_TASK INSTRUCTIONS_:
Only the lines of the listing below that run from the line with "enabling our portfolio companies to" through the line with "Standards and Conceptual Framework" are to be set down, word for word. Pictures stay out.
[[ DATASET ENTRIES, beginning ]]
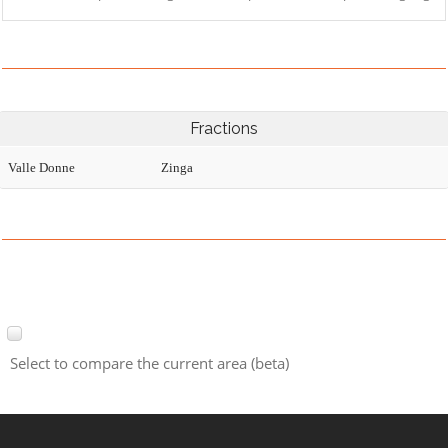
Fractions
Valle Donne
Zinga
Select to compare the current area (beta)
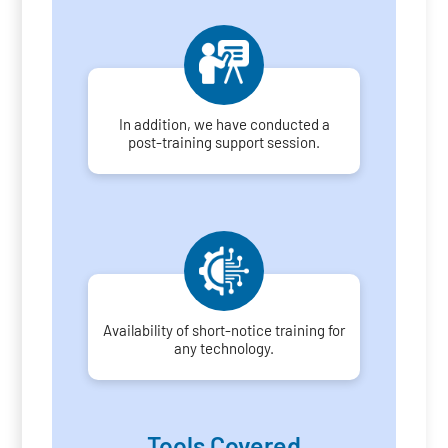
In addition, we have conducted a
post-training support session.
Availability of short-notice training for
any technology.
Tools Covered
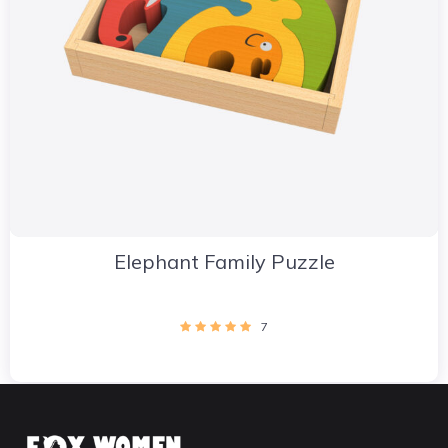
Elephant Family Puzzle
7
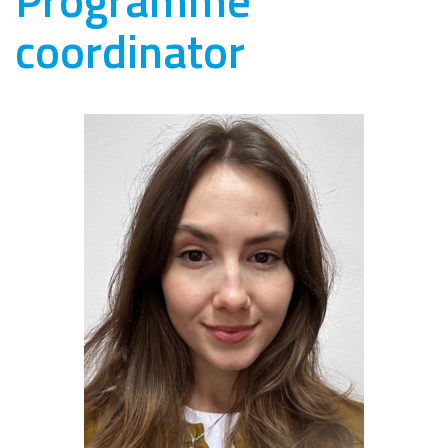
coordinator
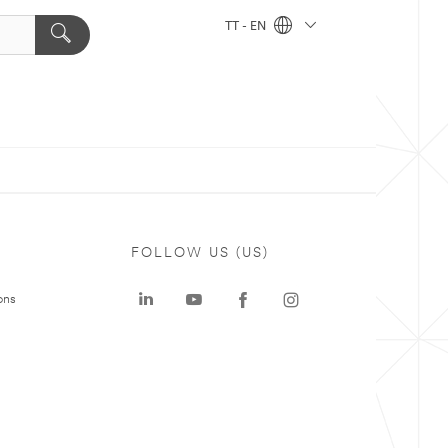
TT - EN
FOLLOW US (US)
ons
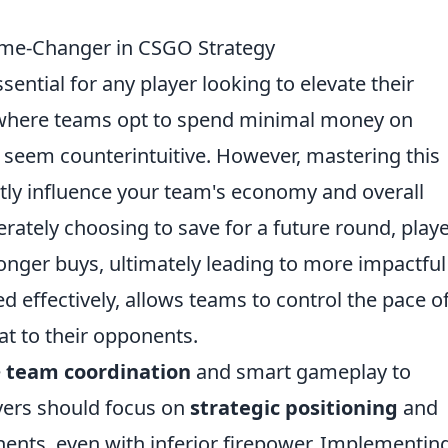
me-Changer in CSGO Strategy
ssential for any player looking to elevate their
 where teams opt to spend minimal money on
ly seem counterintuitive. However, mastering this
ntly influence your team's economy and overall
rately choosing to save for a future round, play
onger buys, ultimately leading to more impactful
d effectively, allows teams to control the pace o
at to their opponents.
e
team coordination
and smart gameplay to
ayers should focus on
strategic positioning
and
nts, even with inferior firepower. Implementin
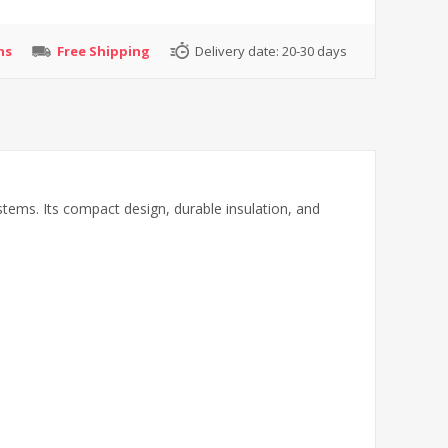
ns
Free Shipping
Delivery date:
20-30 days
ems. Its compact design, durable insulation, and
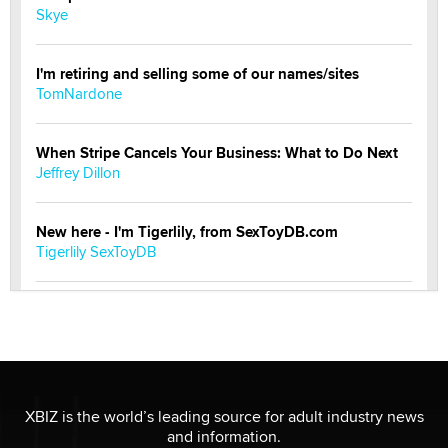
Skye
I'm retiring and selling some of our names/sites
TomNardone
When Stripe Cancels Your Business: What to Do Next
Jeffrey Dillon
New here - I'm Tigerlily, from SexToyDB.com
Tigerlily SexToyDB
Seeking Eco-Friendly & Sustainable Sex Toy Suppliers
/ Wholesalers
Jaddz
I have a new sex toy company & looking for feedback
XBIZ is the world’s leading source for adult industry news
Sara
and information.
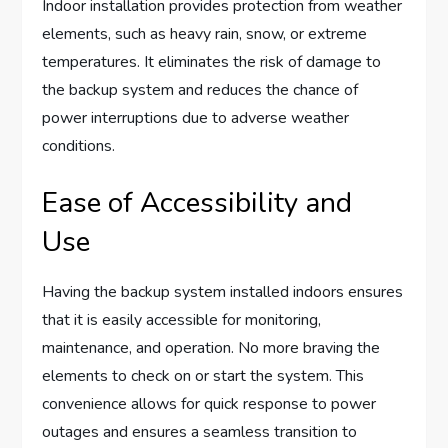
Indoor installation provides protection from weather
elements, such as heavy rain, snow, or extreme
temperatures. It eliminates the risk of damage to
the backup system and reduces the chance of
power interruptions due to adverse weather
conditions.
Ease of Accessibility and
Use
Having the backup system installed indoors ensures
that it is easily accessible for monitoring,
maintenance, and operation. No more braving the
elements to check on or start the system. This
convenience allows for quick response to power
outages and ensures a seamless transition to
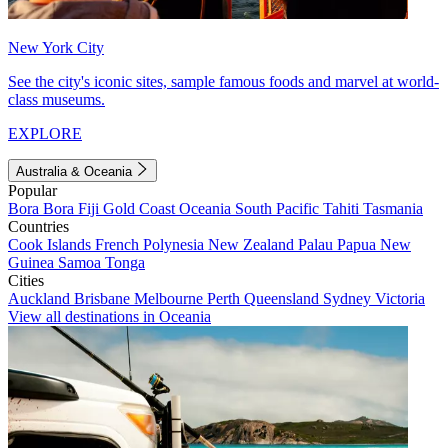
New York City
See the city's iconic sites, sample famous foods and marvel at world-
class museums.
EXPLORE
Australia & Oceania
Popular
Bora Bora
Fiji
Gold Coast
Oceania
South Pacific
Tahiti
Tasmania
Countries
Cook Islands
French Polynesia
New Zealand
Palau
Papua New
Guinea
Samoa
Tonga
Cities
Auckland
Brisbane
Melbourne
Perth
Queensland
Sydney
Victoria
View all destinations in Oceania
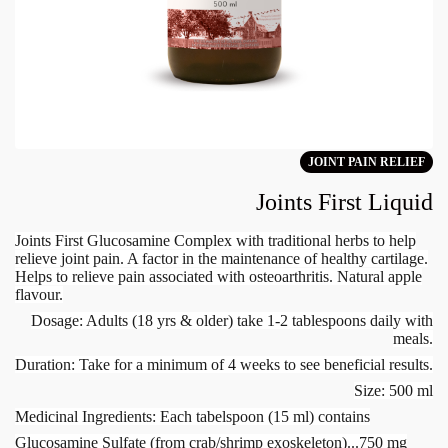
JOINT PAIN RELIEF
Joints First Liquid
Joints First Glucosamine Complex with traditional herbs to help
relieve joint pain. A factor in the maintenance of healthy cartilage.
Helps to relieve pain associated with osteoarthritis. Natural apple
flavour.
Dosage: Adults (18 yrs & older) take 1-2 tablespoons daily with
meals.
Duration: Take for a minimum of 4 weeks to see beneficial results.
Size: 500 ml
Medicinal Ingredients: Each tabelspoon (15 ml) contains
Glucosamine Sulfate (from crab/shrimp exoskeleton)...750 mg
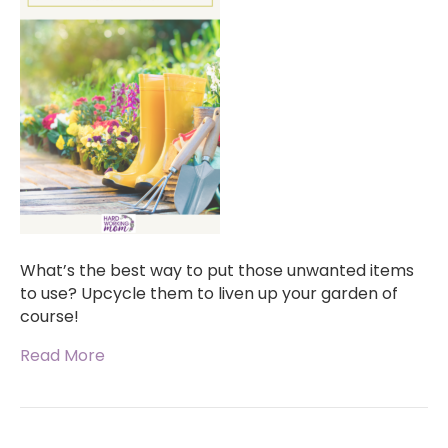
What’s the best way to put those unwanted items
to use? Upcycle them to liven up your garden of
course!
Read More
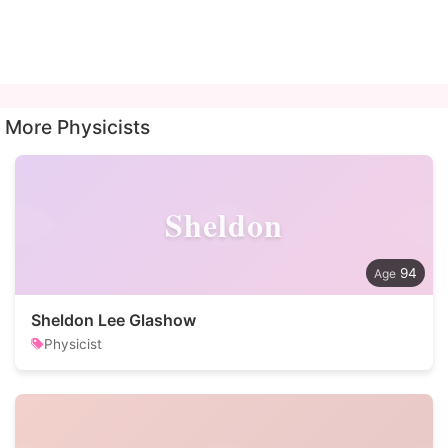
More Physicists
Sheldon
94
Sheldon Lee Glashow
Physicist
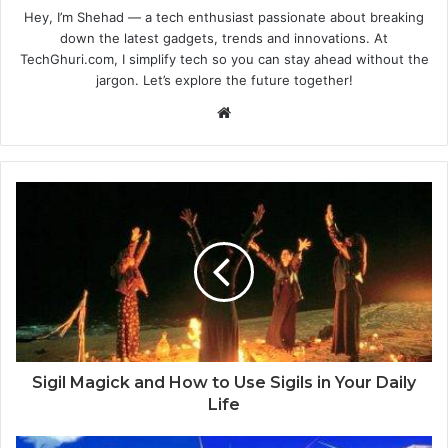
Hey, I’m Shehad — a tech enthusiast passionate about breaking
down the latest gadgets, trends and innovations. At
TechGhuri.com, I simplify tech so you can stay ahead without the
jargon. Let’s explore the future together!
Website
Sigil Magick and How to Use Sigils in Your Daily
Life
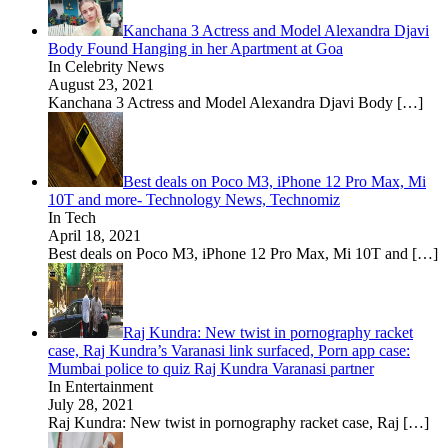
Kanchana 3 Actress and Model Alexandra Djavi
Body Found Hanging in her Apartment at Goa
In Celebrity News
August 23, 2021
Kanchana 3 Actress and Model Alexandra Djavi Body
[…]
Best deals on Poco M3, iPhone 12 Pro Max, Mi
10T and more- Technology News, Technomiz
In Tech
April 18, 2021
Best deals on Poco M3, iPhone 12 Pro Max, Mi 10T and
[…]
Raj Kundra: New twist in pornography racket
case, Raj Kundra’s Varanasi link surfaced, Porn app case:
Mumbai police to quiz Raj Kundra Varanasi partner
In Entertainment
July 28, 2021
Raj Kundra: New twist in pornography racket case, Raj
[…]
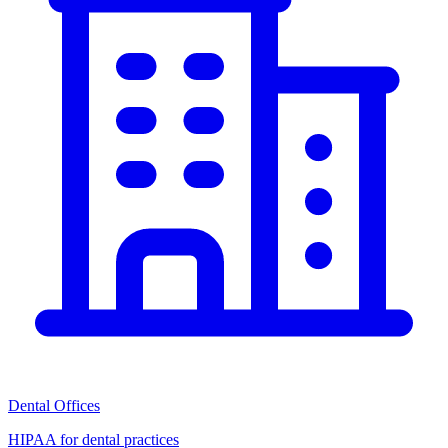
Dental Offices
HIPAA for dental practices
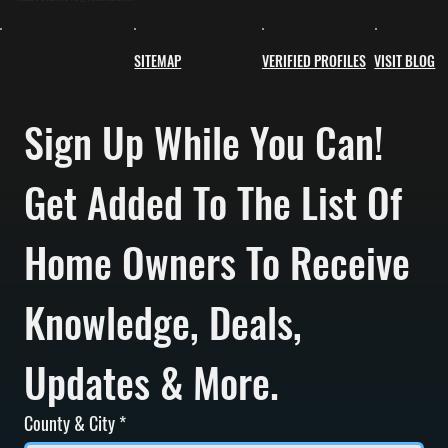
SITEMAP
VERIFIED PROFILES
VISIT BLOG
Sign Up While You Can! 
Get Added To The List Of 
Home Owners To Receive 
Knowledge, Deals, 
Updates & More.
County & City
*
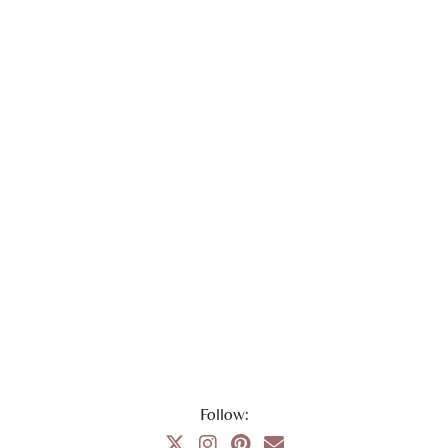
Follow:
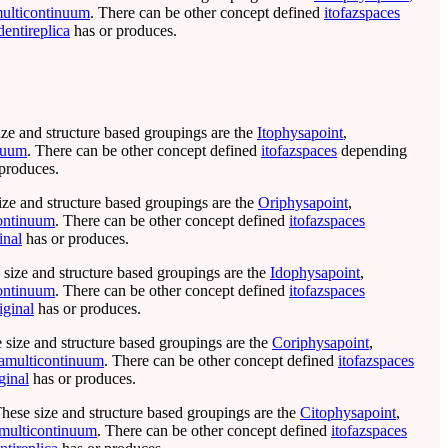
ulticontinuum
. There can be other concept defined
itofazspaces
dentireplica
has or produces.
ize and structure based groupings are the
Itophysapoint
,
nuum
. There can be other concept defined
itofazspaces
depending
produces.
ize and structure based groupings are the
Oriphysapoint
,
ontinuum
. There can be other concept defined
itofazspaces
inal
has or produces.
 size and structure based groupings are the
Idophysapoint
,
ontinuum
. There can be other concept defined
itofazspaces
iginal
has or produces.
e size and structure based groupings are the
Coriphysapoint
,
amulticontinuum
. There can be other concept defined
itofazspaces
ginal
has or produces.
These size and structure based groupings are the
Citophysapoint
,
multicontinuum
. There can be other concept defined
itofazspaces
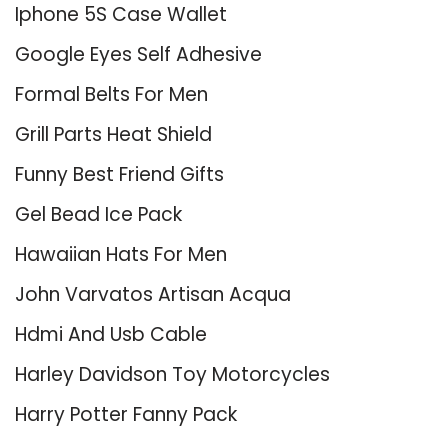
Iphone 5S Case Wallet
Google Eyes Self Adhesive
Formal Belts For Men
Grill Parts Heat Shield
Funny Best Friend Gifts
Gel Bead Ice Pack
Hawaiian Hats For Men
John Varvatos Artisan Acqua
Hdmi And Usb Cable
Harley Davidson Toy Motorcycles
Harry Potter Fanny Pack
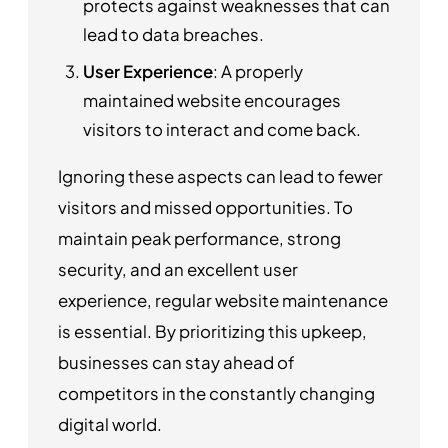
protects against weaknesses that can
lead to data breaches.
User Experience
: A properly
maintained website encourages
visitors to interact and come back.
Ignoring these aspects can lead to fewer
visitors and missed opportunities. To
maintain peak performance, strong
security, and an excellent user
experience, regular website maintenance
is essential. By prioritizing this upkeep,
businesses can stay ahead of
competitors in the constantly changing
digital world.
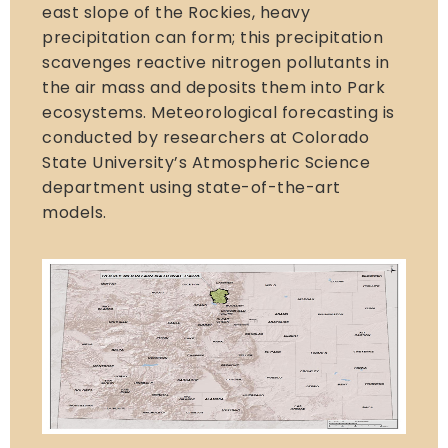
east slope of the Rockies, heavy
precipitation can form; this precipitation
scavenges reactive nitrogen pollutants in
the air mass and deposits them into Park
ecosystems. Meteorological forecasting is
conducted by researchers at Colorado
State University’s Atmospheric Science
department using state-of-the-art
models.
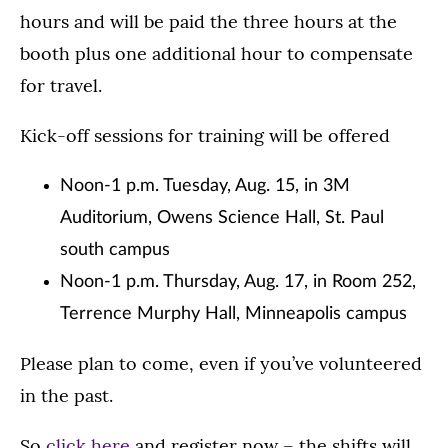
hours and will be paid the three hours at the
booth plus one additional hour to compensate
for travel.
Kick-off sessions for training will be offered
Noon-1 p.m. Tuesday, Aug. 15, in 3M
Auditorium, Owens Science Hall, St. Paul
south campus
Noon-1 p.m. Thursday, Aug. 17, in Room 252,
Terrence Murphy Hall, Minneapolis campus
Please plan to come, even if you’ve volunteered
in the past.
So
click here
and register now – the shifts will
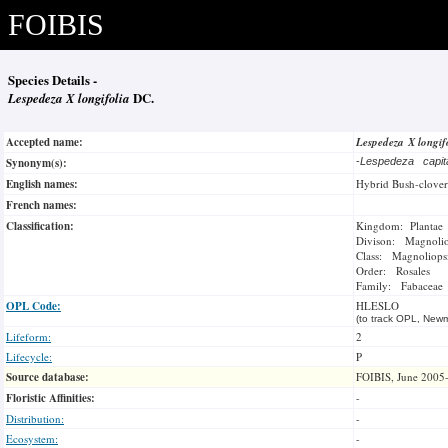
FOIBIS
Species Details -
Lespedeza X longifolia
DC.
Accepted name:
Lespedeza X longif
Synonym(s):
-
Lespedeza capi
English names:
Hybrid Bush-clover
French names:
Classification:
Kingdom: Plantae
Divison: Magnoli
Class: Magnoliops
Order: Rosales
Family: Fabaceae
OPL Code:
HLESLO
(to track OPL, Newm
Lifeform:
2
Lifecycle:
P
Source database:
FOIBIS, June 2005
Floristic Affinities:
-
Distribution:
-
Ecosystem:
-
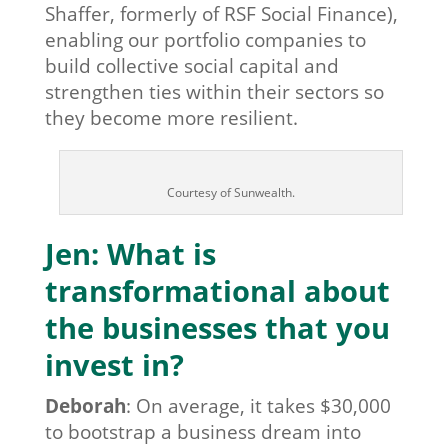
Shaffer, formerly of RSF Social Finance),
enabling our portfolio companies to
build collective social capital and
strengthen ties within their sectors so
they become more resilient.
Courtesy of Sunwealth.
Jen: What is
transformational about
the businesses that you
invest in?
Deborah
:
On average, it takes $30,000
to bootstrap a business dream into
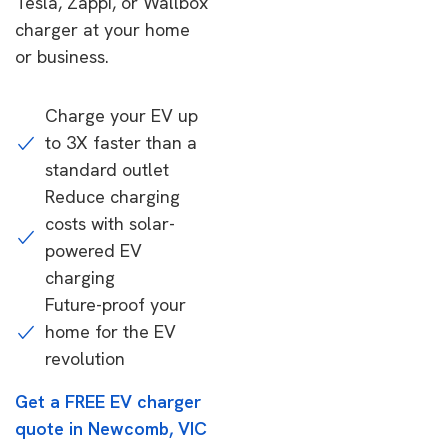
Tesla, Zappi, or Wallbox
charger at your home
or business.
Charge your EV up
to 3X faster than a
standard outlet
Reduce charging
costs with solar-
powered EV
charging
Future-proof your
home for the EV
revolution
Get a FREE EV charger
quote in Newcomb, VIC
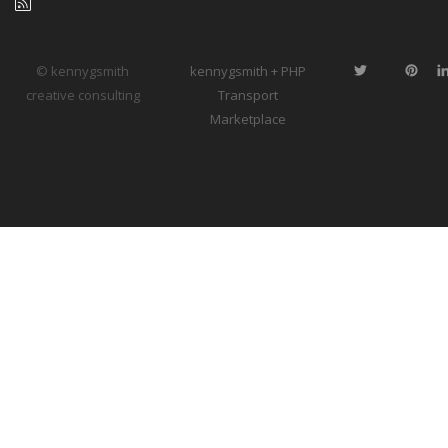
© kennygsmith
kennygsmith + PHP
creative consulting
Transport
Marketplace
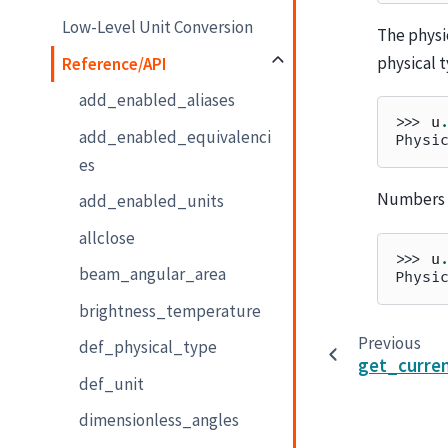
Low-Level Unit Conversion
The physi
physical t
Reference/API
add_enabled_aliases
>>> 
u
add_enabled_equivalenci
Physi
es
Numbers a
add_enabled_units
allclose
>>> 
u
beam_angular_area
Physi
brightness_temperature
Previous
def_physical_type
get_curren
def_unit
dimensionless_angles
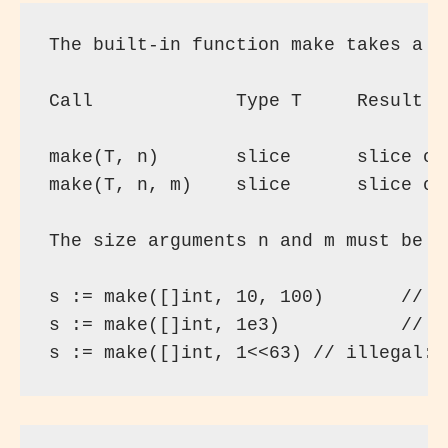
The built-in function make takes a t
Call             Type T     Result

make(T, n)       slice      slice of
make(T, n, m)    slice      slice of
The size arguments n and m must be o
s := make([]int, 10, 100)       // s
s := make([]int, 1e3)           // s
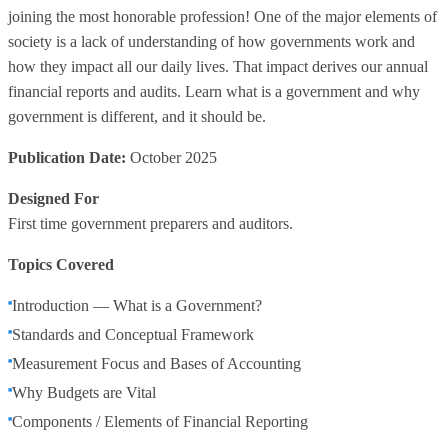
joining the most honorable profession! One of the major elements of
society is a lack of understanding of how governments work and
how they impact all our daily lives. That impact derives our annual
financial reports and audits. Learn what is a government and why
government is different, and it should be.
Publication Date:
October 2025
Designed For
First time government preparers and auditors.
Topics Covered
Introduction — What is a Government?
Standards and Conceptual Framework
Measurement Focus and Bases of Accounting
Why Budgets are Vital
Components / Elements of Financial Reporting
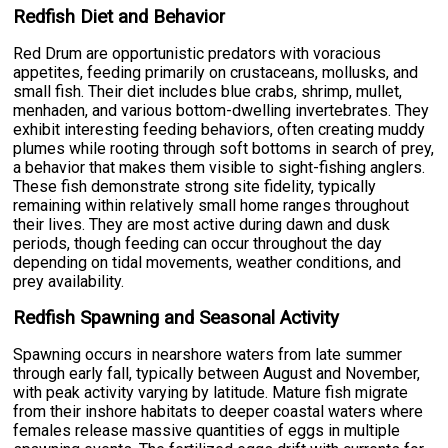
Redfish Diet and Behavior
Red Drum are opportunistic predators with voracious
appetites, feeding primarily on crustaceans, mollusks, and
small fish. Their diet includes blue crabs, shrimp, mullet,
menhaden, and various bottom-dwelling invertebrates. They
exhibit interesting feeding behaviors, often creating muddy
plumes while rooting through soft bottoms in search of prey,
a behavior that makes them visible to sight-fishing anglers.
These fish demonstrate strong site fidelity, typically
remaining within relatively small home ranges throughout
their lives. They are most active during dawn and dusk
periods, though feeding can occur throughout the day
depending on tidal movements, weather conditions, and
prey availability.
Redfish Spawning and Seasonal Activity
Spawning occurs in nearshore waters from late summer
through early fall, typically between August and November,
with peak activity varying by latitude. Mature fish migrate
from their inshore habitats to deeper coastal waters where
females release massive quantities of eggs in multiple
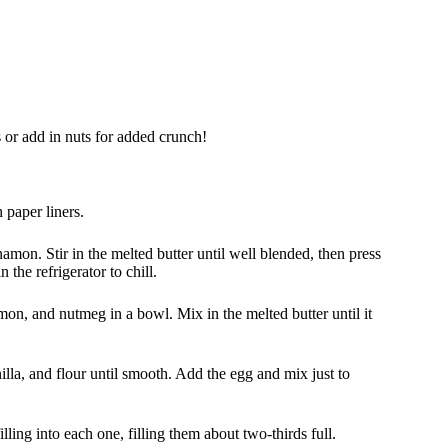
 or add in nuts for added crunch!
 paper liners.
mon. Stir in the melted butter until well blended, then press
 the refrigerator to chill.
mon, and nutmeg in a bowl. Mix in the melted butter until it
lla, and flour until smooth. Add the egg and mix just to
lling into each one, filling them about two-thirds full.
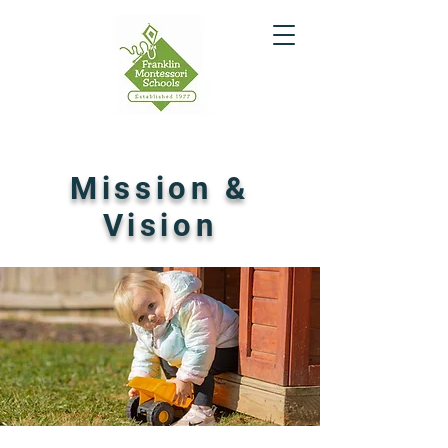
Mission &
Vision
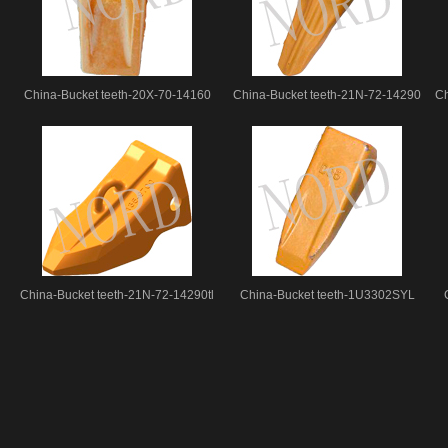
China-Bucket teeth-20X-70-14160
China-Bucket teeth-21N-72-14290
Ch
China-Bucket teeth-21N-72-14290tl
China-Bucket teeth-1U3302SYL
[[ DATASET ENTRIES, end ]]
_SOLVED PROBLEM_:
enabling our portfolio companies to
build collective social capital and
strengthen ties within their sectors so
they become more resilient.
Courtesy of Sunwealth.
Jen: What is
transformational about
the businesses that you
invest in?
Deborah
:
On average, it takes $30,000
to bootstrap a business dream into
Tesla, Zappi, or Wallbox
charger at your home
or business.
Charge your EV up
to 3X faster than a
standard outlet
Reduce charging
costs with solar-
powered EV
charging
Future-proof your
home for the EV
revolution
Get a FREE EV charger
quote in Newcomb, VIC
© kennygsmith
kennygsmith + PHP
creative consulting
Transport
Marketplace
Low-Level Unit Conversion
The physi
physical t
Reference/API
add_enabled_aliases
>>> 
u
add_enabled_equivalenci
Physi
es
Numbers a
add_enabled_units
allclose
>>> 
u
beam_angular_area
Physi
brightness_temperature
Previous
def_physical_type
get_curren
def_unit
dimensionless_angles
The built-in function make takes a t
Call             Type T     Result

make(T, n)       slice      slice of
make(T, n, m)    slice      slice of
The size arguments n and m must be o
s := make([]int, 10, 100)       // s
s := make([]int, 1e3)           // s
joining the most honorable profession! One of the major elements of
society is a lack of understanding of how governments work and
how they impact all our daily lives. That impact derives our annual
financial reports and audits. Learn what is a government and why
government is different, and it should be.
Publication Date:
October 2025
Designed For
First time government preparers and auditors.
Topics Covered
Introduction — What is a Government?
Standards and Conceptual Framework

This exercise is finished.